### What the task requires
Restrict the output to the lines below starting at the one that contains "Tribute at the" and ending at the one that contains "insert_link", and restate them word for word, both ends included.

### Record excerpts
+---+
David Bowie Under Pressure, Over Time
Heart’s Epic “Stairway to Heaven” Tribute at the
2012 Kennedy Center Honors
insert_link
+---+
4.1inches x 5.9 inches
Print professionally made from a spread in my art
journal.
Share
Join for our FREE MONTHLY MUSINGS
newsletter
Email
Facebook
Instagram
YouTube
+---+
### Result of this task
Heart’s Epic “Stairway to Heaven” Tribute at the
2012 Kennedy Center Honors
insert_link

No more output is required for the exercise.